Keep the pictures out, and restate the listing that follows exactly as written.

= The input =
- Opening Delimiter -

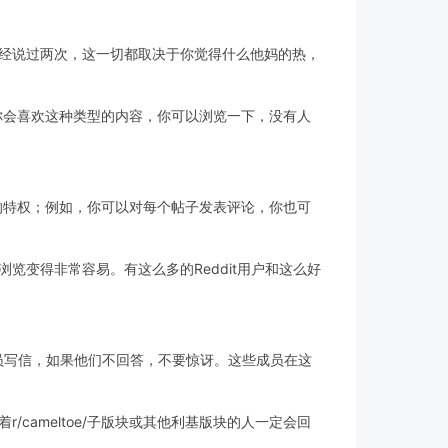
经说过两次，这一切都取决于你觉得什么他妈的热，
为你会喜欢这种类型的内容，你可以浏览一下，没有人
常的特权；例如，你可以对每个帖子发表评论，你也可
变得非常容易。有这么多的Reddit用户和这么好
的成员写信，如果他们不回答，不要惊讶。这些成员在这
cameltoe/子版块或其他利基版块的人一定会回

- Closing Delimiter -

= Task result =
经说过两次，这一切都取决于你觉得什么他妈的热，
为你会喜欢这种类型的内容，你可以浏览一下，没有人
常的特权；例如，你可以对每个帖子发表评论，你也可
变得非常容易。有这么多的Reddit用户和这么好
的成员写信，如果他们不回答，不要惊讶。这些成员在这
cameltoe/子版块或其他利基版块的人一定会回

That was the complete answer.